* **STUDY MATERIAL**
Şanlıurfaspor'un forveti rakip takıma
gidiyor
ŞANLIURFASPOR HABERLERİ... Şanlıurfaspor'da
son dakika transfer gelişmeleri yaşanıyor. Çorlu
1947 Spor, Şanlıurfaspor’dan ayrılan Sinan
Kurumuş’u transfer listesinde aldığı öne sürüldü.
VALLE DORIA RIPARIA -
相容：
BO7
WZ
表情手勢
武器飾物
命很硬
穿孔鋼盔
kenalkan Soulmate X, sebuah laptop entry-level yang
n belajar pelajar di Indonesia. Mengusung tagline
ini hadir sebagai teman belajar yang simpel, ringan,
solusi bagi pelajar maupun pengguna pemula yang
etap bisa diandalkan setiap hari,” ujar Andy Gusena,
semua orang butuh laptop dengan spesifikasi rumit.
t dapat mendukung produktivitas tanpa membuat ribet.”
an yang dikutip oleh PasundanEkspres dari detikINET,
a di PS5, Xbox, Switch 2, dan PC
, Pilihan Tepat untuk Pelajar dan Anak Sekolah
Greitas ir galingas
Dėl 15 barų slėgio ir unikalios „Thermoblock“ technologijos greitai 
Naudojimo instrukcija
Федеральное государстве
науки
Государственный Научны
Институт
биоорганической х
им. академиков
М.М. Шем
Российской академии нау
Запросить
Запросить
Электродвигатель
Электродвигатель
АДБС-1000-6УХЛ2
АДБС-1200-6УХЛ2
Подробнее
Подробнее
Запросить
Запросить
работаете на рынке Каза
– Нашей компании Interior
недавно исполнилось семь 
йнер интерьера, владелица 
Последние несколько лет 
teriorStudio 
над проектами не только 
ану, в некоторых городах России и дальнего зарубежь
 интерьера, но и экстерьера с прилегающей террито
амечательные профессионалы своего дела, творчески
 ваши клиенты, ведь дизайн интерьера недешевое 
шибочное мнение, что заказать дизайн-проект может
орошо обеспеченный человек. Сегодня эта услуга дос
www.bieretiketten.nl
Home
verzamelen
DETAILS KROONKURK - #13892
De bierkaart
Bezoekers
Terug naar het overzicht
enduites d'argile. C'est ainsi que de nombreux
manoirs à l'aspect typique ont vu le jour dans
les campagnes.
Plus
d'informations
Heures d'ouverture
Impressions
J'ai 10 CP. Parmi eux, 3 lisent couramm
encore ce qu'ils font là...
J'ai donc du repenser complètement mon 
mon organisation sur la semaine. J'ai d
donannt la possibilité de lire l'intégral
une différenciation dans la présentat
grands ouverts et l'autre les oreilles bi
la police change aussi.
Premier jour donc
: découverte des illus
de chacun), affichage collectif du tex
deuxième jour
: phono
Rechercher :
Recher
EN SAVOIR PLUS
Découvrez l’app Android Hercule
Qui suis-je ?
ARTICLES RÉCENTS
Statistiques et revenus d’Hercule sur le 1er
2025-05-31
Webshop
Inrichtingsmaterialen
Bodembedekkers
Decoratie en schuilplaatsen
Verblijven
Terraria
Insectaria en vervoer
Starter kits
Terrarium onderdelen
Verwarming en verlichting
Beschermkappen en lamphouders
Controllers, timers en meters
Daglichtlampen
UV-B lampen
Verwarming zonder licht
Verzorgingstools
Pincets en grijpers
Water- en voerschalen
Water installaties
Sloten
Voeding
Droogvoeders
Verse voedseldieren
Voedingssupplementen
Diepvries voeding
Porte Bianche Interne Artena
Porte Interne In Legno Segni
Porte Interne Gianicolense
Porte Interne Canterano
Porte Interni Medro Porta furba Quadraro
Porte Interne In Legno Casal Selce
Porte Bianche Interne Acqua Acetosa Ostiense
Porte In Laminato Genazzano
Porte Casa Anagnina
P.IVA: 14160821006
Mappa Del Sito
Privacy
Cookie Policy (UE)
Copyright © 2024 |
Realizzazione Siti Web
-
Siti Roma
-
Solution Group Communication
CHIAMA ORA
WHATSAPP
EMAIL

* **DIRECTIONS FOR THIS TASK**
Repeat the listing above line by line, exactly as written.

* **COMPLETED TASK**
Şanlıurfaspor'un forveti rakip takıma
gidiyor
ŞANLIURFASPOR HABERLERİ... Şanlıurfaspor'da
son dakika transfer gelişmeleri yaşanıyor. Çorlu
1947 Spor, Şanlıurfaspor’dan ayrılan Sinan
Kurumuş’u transfer listesinde aldığı öne sürüldü.
VALLE DORIA RIPARIA -
相容：
BO7
WZ
表情手勢
武器飾物
命很硬
穿孔鋼盔
kenalkan Soulmate X, sebuah laptop entry-level yang
n belajar pelajar di Indonesia. Mengusung tagline
ini hadir sebagai teman belajar yang simpel, ringan,
solusi bagi pelajar maupun pengguna pemula yang
etap bisa diandalkan setiap hari,” ujar Andy Gusena,
semua orang butuh laptop dengan spesifikasi rumit.
t dapat mendukung produktivitas tanpa membuat ribet.”
an yang dikutip oleh PasundanEkspres dari detikINET,
a di PS5, Xbox, Switch 2, dan PC
, Pilihan Tepat untuk Pelajar dan Anak Sekolah
Greitas ir galingas
Dėl 15 barų slėgio ir unikalios „Thermoblock“ technologijos greitai 
Naudojimo instrukcija
Федеральное государстве
науки
Государственный Научны
Институт
биоорганической х
им. академиков
М.М. Шем
Российской академии нау
Запросить
Запросить
Электродвигатель
Электродвигатель
АДБС-1000-6УХЛ2
АДБС-1200-6УХЛ2
Подробнее
Подробнее
Запросить
Запросить
работаете на рынке Каза
– Нашей компании Interior
недавно исполнилось семь 
йнер интерьера, владелица 
Последние несколько лет 
teriorStudio 
над проектами не только 
ану, в некоторых городах России и дальнего зарубежь
 интерьера, но и экстерьера с прилегающей террито
амечательные профессионалы своего дела, творчески
 ваши клиенты, ведь дизайн интерьера недешевое 
шибочное мнение, что заказать дизайн-проект может
орошо обеспеченный человек. Сегодня эта услуга дос
www.bieretiketten.nl
Home
verzamelen
DETAILS KROONKURK - #13892
De bierkaart
Bezoekers
Terug naar het overzicht
enduites d'argile. C'est ainsi que de nombreux
manoirs à l'aspect typique ont vu le jour dans
les campagnes.
Plus
d'informations
Heures d'ouverture
Impressions
J'ai 10 CP. Parmi eux, 3 lisent couramm
encore ce qu'ils font là...
J'ai donc du repenser complètement mon 
mon organisation sur la semaine. J'ai d
donannt la possibilité de lire l'intégral
une différenciation dans la présentat
grands ouverts et l'autre les oreilles bi
la police change aussi.
Premier jour donc
: découverte des illus
de chacun), affichage collectif du tex
deuxième jour
: phono
Rechercher :
Recher
EN SAVOIR PLUS
Découvrez l’app Android Hercule
Qui suis-je ?
ARTICLES RÉCENTS
Statistiques et revenus d’Hercule sur le 1er
2025-05-31
Webshop
Inrichtingsmaterialen
Bodembedekkers
Decoratie en schuilplaatsen
Verblijven
Terraria
Insectaria en vervoer
Starter kits
Terrarium onderdelen
Verwarming en verlichting
Beschermkappen en lamphouders
Controllers, timers en meters
Daglichtlampen
UV-B lampen
Verwarming zonder licht
Verzorgingstools
Pincets en grijpers
Water- en voerschalen
Water installaties
Sloten
Voeding
Droogvoeders
Verse voedseldieren
Voedingssupplementen
Diepvries voeding
Porte Bianche Interne Artena
Porte Interne In Legno Segni
Porte Interne Gianicolense
Porte Interne Canterano
Porte Interni Medro Porta furba Quadraro
Porte Interne In Legno Casal Selce
Porte Bianche Interne Acqua Acetosa Ostiense
Porte In Laminato Genazzano
Porte Casa Anagnina
P.IVA: 14160821006
Mappa Del Sito
Privacy
Cookie Policy (UE)
Copyright © 2024 |
Realizzazione Siti Web
-
Siti Roma
-
Solution Group Communication
CHIAMA ORA
WHATSAPP
EMAIL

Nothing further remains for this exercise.